While the city’s General Plan limits downtown buildings to five stories, the building gained two more floors under the cultural facility density bonus by providing space for Berkeley Rep. 

The other two floors were awarded because Seagate guaranteed it would offer 23 units at rates affordable by low- and lower-income tenants (respectively those earning 81 percent and 50 percent or less of the Oakland metropolitan area median income). 

The development by Seagate Properties, Inc., of San Rafael would rival the Gaia Building as the tallest structure built in the city in recent decades. 

City Manager Phil Kamlarz and staff had been working with the developer Darrell de Tienne for more than two-and-a-half years before the project was first unveiled publicly at a meeting of the Civic Arts Commission Feb. 25. 

Though the commission voted to endorse the project, members voiced frustration at receiving the plans only two days before their scheduled vote. The proposal went before the commission to receive their blessing on the cultural density bonus. 

Two commissioners, Bonnie Hughes and Jos Sances, dissented, saying they were reluctant to hand control over one of the largest performance spaces in the city to a well-funded group at a time when other organizations are struggling to find performance venues.  
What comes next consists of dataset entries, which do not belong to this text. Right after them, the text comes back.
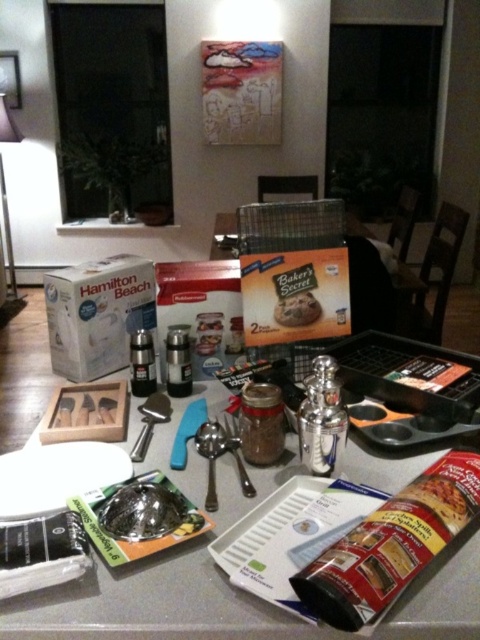 Who is more forward, (x=182, y=488) or (x=230, y=285)?

Point (x=182, y=488)

What do you see at coordinates (153, 605) in the screenshot? I see `metallic silver tray at center` at bounding box center [153, 605].

Where is `metallic silver tray at center`? The height and width of the screenshot is (640, 480). metallic silver tray at center is located at coordinates (153, 605).

Is metallic silver tray at center to the left of metallic spoon at center from the viewer's perspective?

Correct, you'll find metallic silver tray at center to the left of metallic spoon at center.

Is metallic silver tray at center thinner than metallic spoon at center?

No.

Describe the element at coordinates (153, 605) in the screenshot. I see `metallic silver tray at center` at that location.

Identify the location of metallic silver tray at center. (153, 605).

Which is in front, point (212, 570) or point (149, 417)?

Point (212, 570)

Is metallic silver tray at center to the right of metallic silver spatula at center from the viewer's perspective?

No, metallic silver tray at center is not to the right of metallic silver spatula at center.

The image size is (480, 640). I want to click on metallic silver tray at center, so click(153, 605). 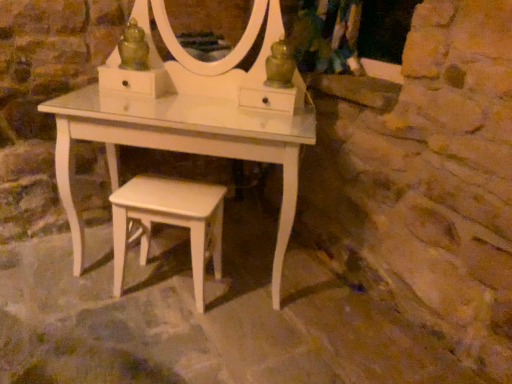 This screenshot has height=384, width=512. In order to click on vacant space underneath white matte stool at center (from a real-world perspective) in this screenshot , I will do `click(167, 292)`. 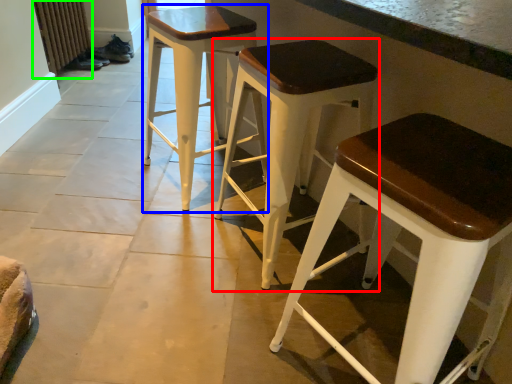 Question: Estimate the real-world distances between objects in this image. Which object is farther from stool (highlighted by a red box), stool (highlighted by a blue box) or radiator (highlighted by a green box)?

Choices:
 (A) stool
 (B) radiator

Answer: (B) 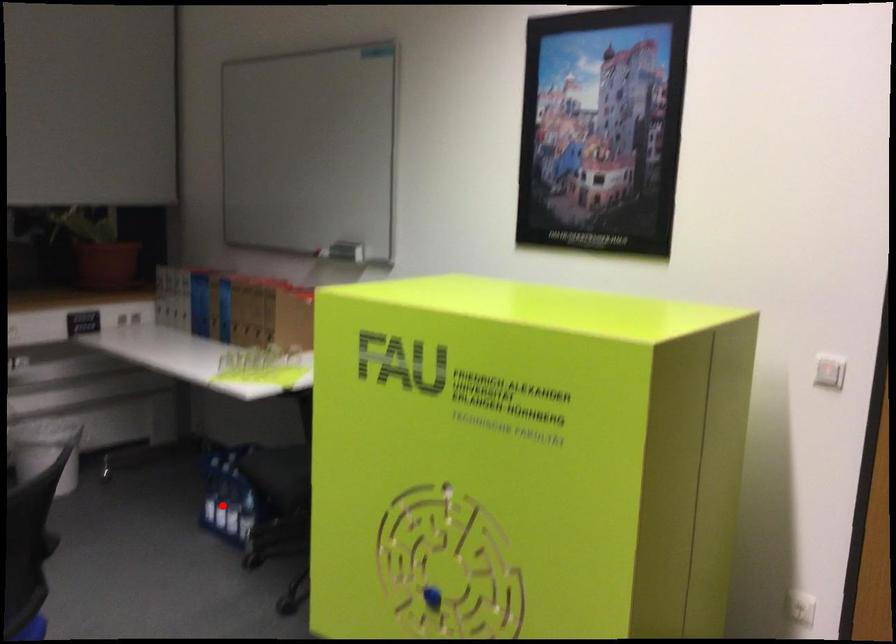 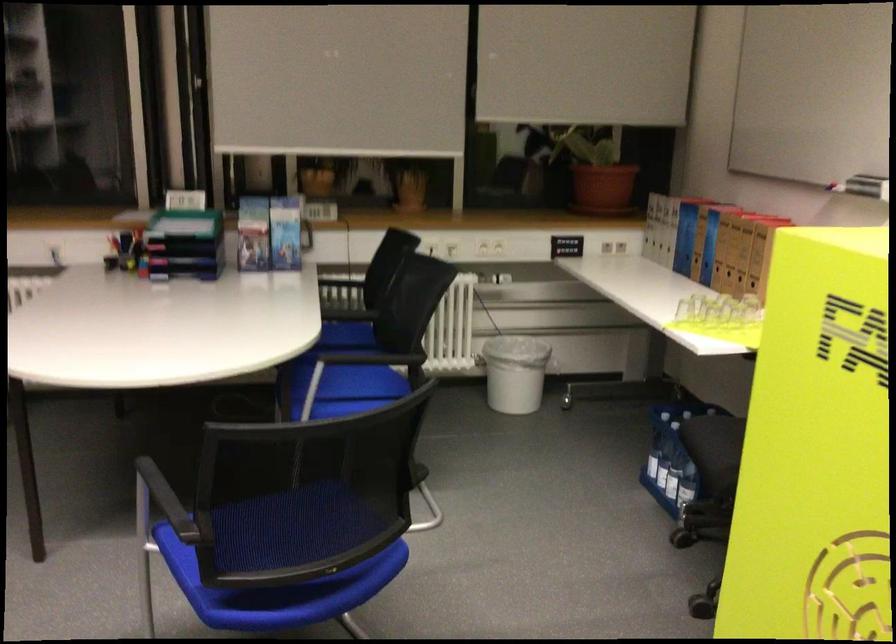 Find the pixel in the second image that matches the highlighted location in the first image.

(661, 465) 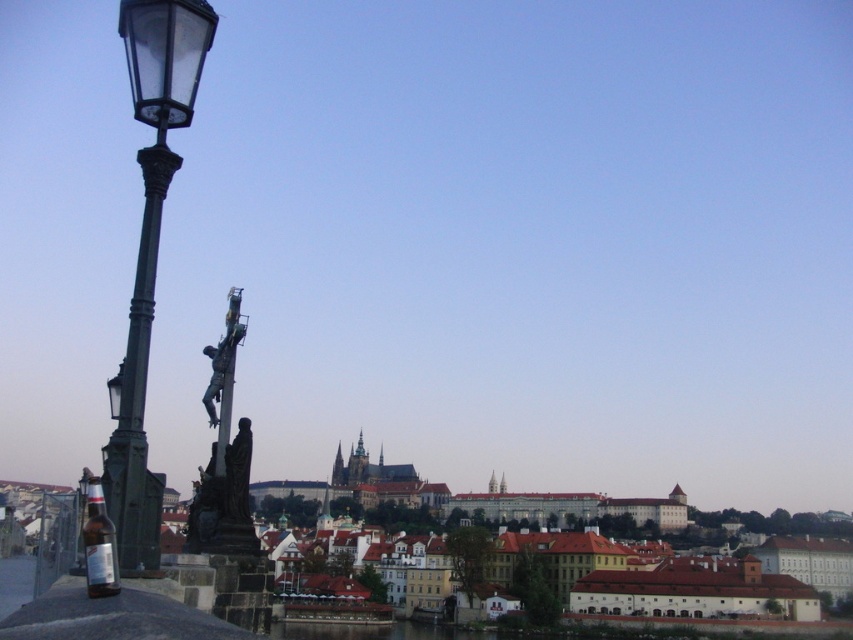 How distant is matte black street light at left from translucent glass bottle at lower left?

They are 7.65 feet apart.

The image size is (853, 640). What do you see at coordinates (149, 252) in the screenshot?
I see `matte black street light at left` at bounding box center [149, 252].

Locate an element on the screen. This screenshot has width=853, height=640. matte black street light at left is located at coordinates (149, 252).

Between black metal pole at left and translucent glass bottle at lower left, which one is positioned higher?

black metal pole at left

Between black metal pole at left and translucent glass bottle at lower left, which one appears on the left side from the viewer's perspective?

black metal pole at left

Identify the location of black metal pole at left. This screenshot has width=853, height=640. (138, 388).

Who is taller, matte black street light at left or black metal pole at left?

matte black street light at left

Can you confirm if matte black street light at left is thinner than black metal pole at left?

In fact, matte black street light at left might be wider than black metal pole at left.

This screenshot has width=853, height=640. What do you see at coordinates (149, 252) in the screenshot? I see `matte black street light at left` at bounding box center [149, 252].

You are a GUI agent. You are given a task and a screenshot of the screen. Output one action in this format:
    pyautogui.click(x=<x>, y=<y>)
    Task: Click on the matte black street light at left
    This screenshot has height=640, width=853.
    Given the screenshot: What is the action you would take?
    pyautogui.click(x=149, y=252)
Under their lease with Seagate, Berkeley Rep is obligated to hold its own public performances in the building 48 days a year and to make the space available to other non-profit arts groups for another 52 days a year and submit annual documentation that they are fulfilling their obligation. 

Berkeley Rep will bill the nonprofits according to a fixed schedule, 26 days billed at actual operating costs excluding rent, one fourth at half actual costs excluding rent and the remainder at a quarter of costs excluding rental.  
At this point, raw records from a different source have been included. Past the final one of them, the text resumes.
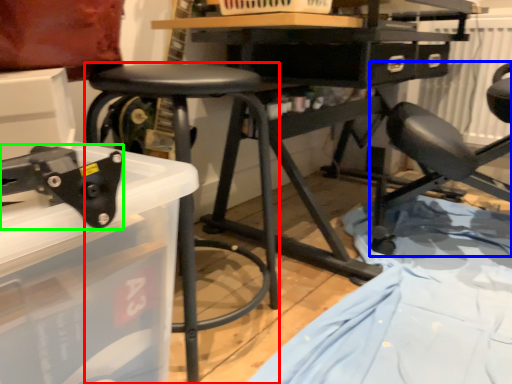 Question: Which object is positioned closest to stool (highlighted by a red box)? Select from chair (highlighted by a blue box) and tool (highlighted by a green box).

Choices:
 (A) chair
 (B) tool

Answer: (B) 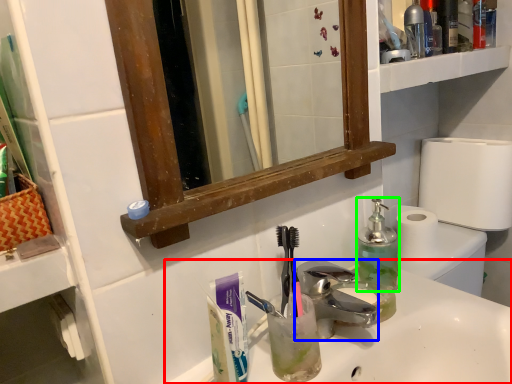 Question: Considering the real-world distances, which object is closest to sink (highlighted by a red box)? faucet (highlighted by a blue box) or bottle (highlighted by a green box).

Choices:
 (A) faucet
 (B) bottle

Answer: (A) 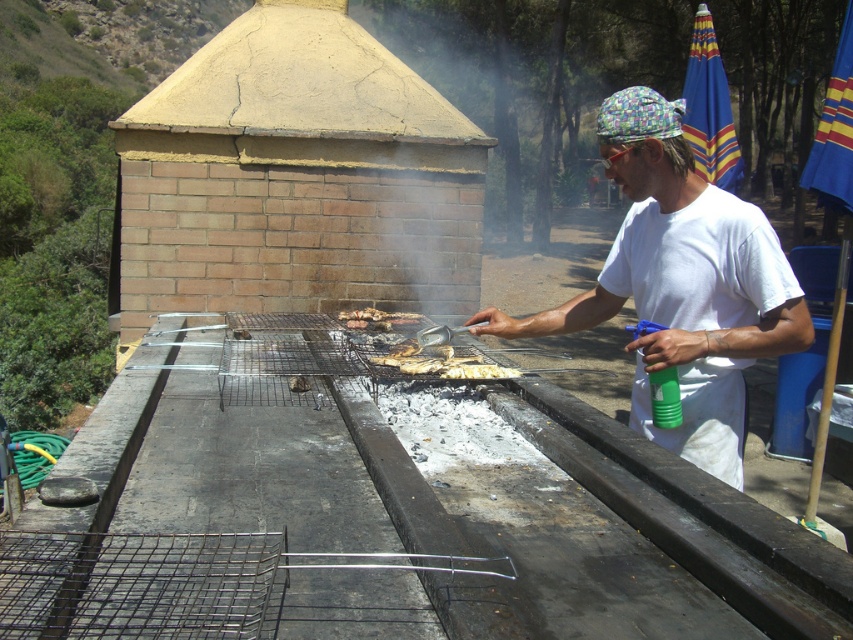 Question: Can you confirm if white cotton shirt at center is wider than charcoal briquettes at center?

Choices:
 (A) no
 (B) yes

Answer: (B)

Question: Which point is farther to the camera?

Choices:
 (A) charcoal briquettes at center
 (B) white cotton shirt at center

Answer: (A)

Question: Does white cotton shirt at center have a smaller size compared to charcoal briquettes at center?

Choices:
 (A) yes
 (B) no

Answer: (B)

Question: Can you confirm if white cotton shirt at center is wider than charcoal briquettes at center?

Choices:
 (A) no
 (B) yes

Answer: (B)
Project developer Seagate is a privately held five-member partnership with extensive real estate holdings in the Bay Area and apartments in Colorado. Berkeley holdings listed on their website include the 12-story Wells Fargo Building at 2149 Shattuck Ave. (site of their local office), and structures at 1950 and 2039-2040 Addison St., 2055 Center St. (slated for demolition to build the 9-story building) and 1918 and 1936 University Ave. 
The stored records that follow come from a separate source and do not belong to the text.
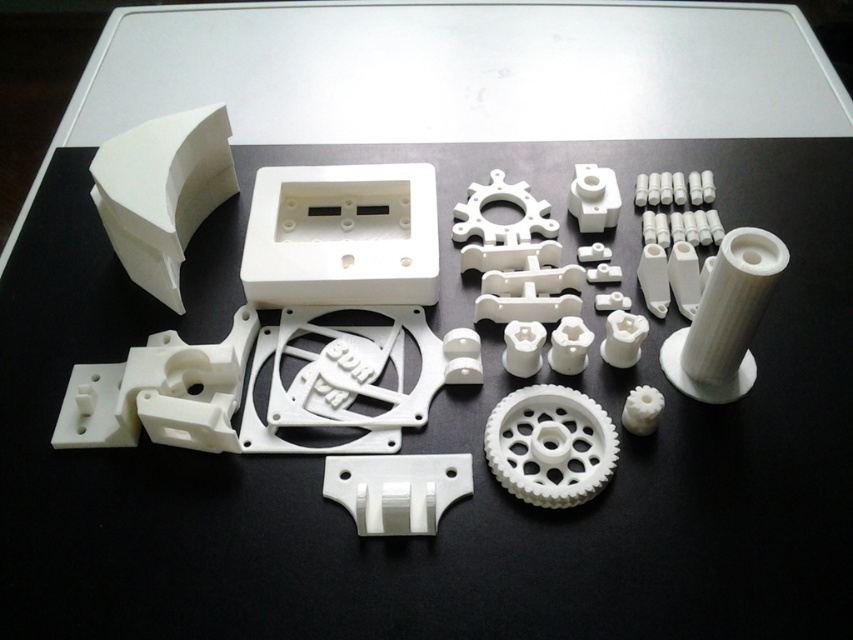 Is white matte plastic gear at upper left above white matte gear at center?

No, white matte plastic gear at upper left is not above white matte gear at center.

Who is more forward, (107, 228) or (598, 196)?

Point (107, 228) is in front.

Does point (173, 209) come farther from viewer compared to point (601, 186)?

No, it is not.

This screenshot has height=640, width=853. I want to click on white matte plastic gear at upper left, so click(x=161, y=192).

Which is in front, point (602, 448) or point (596, 211)?

Point (602, 448) is in front.

Consider the image. Is white plastic gear at center further to camera compared to white matte gear at center?

No, it is in front of white matte gear at center.

Does point (561, 404) come in front of point (618, 189)?

Yes, it is.

Find the location of a particular element. The height and width of the screenshot is (640, 853). white plastic gear at center is located at coordinates (550, 445).

I want to click on white matte plastic gear at upper left, so click(161, 192).

The width and height of the screenshot is (853, 640). Describe the element at coordinates (161, 192) in the screenshot. I see `white matte plastic gear at upper left` at that location.

Is point (177, 180) closer to viewer compared to point (523, 403)?

That is False.

This screenshot has width=853, height=640. Find the location of `white matte plastic gear at upper left`. white matte plastic gear at upper left is located at coordinates (161, 192). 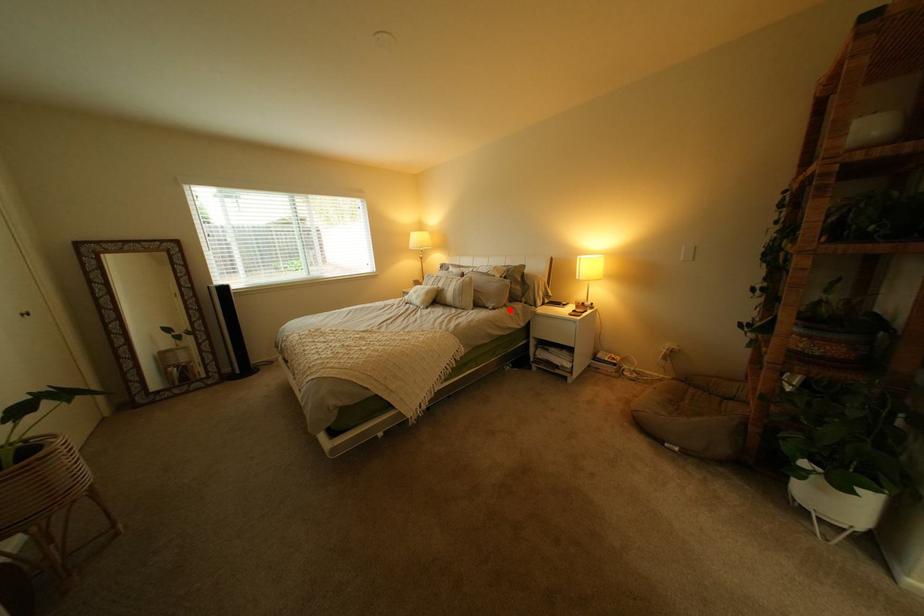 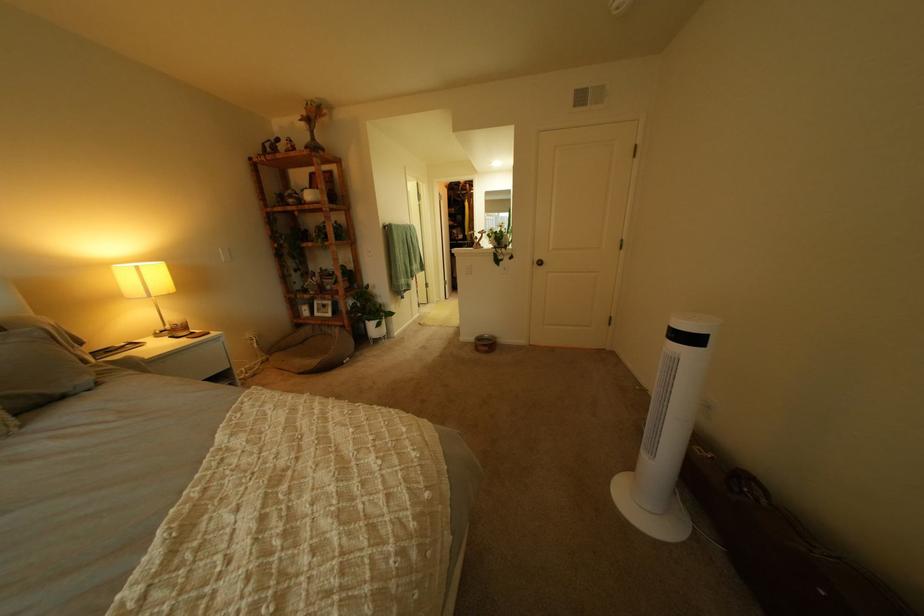 In the second image, find the point that corresponds to the highlighted location in the first image.

(115, 385) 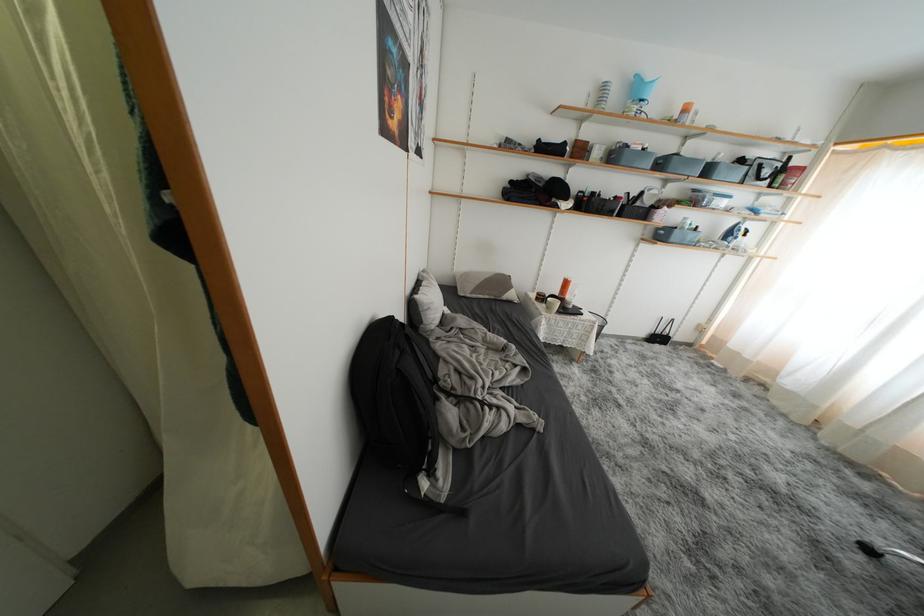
The proposed Mitigated Negative Declaration calls for approval if the developer fulfills a list of requirements, including providing housing and space required for the cultural and low-income housing bonuses, minimizing noise, dust and other impacts during construction, and installing 74 bicycle stalls for residents and another eight for shoppers and users of the Berkeley Rep space. 

The city’s proposal also requires the developer to pay $15,000 toward construction of a downtown Berkeley BART bike facility and another $15,000 to upgrade traffic signals at both ends of the block. 

A similar traffic signal fee is being imposed on the new Vista College Building rising just across Center Street from the Seagate site.